<<<<

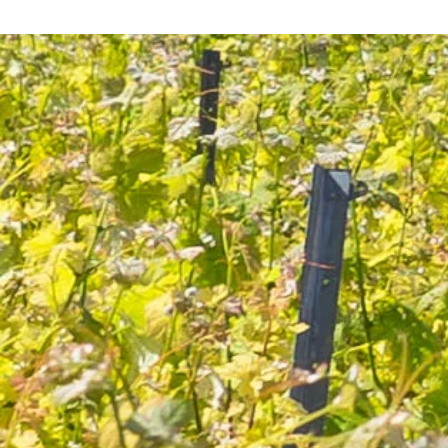
category, one should choose soft and noble white wines
such as Sauternes or Monbazillac or sweeter dessert wines
that will accompany cheeses that are not too sharp.
The ideal way to match them with red wines would be to
take sweet and fortified wines like Vintage Port, LBV Port,
Maury or Banyuls.
Which wines go well with milk?
Why is cheese so loved by the French?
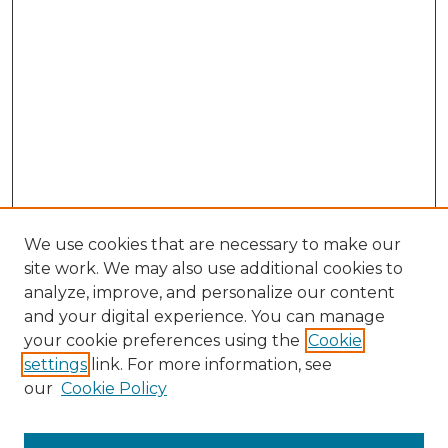
We use cookies that are necessary to make our
site work. We may also use additional cookies to
analyze, improve, and personalize our content
and your digital experience. You can manage
Search GS Commons
your cookie preferences using the
Cookie
settings
link. For more information, see
Enter search terms:
our
Cookie Policy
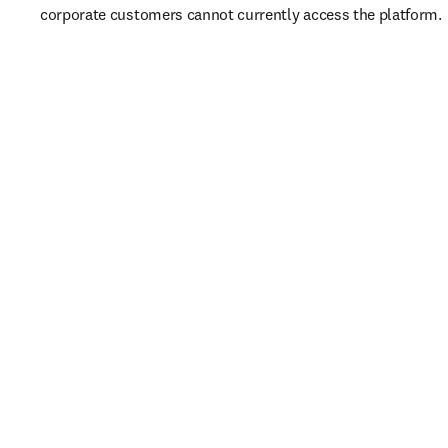
corporate customers cannot currently access the platform. 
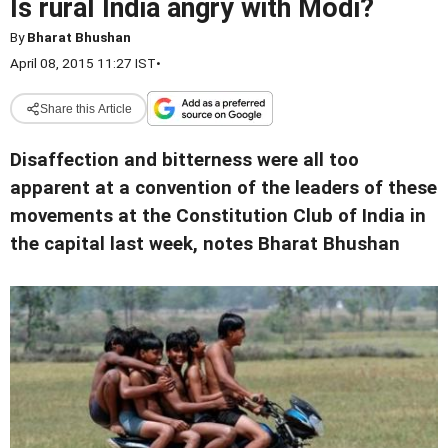
Is rural India angry with Modi?
By
Bharat Bhushan
April 08, 2015 11:27 IST
•
Share this Article
Disaffection and bitterness were all too
apparent at a convention of the leaders of these
movements at the Constitution Club of India in
the capital last week, notes Bharat Bhushan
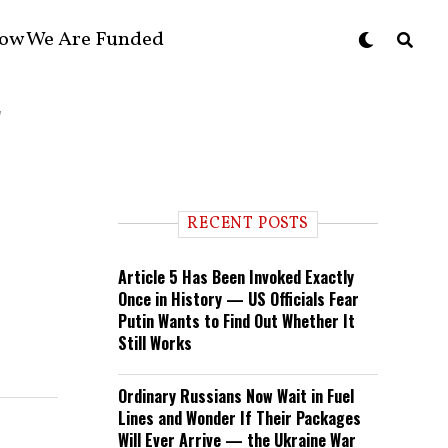
ow We Are Funded
RECENT POSTS
Article 5 Has Been Invoked Exactly
Once in History — US Officials Fear
Putin Wants to Find Out Whether It
Still Works
Ordinary Russians Now Wait in Fuel
Lines and Wonder If Their Packages
Will Ever Arrive — the Ukraine War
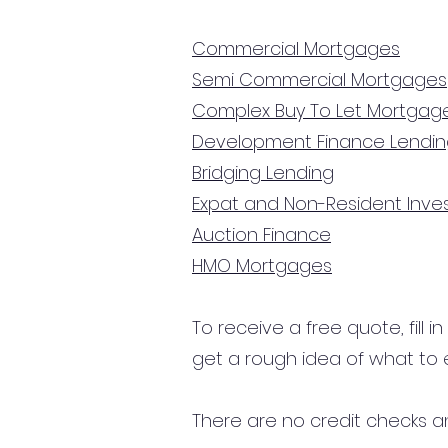
Commercial Mortgages
Semi Commercial Mortgages
Complex Buy To Let Mortgag
Development Finance Lendi
Bridging Lending
Expat and Non-Resident Inv
Auction Finance
HMO Mortgages
To receive a free quote, fill i
get a rough idea of what to 
There are no credit checks an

>>>>

Reproduce each entry precisely, dropping only the pictures.

* Your solution *
category, one should choose soft and noble white wines
such as Sauternes or Monbazillac or sweeter dessert wines
that will accompany cheeses that are not too sharp.
The ideal way to match them with red wines would be to
take sweet and fortified wines like Vintage Port, LBV Port,
Maury or Banyuls.
Which wines go well with milk?
Why is cheese so loved by the French?
We use cookies that are necessary to make our
site work. We may also use additional cookies to
analyze, improve, and personalize our content
and your digital experience. You can manage
Search GS Commons
your cookie preferences using the
Cookie
settings
link. For more information, see
Enter search terms:
our
Cookie Policy
corporate customers cannot currently access the platform. 
Is rural India angry with Modi?
By
Bharat Bhushan
April 08, 2015 11:27 IST
•
Share this Article
Disaffection and bitterness were all too
apparent at a convention of the leaders of these
movements at the Constitution Club of India in
the capital last week, notes Bharat Bhushan
ow We Are Funded
RECENT POSTS
Article 5 Has Been Invoked Exactly
Once in History — US Officials Fear
Putin Wants to Find Out Whether It
Still Works
Ordinary Russians Now Wait in Fuel
Lines and Wonder If Their Packages
Will Ever Arrive — the Ukraine War
Commercial Mortgages
Semi Commercial Mortgages
Complex Buy To Let Mortgag
Development Finance Lendi
Bridging Lending
Expat and Non-Resident Inv
Auction Finance
HMO Mortgages
To receive a free quote, fill i
get a rough idea of what to 
There are no credit checks an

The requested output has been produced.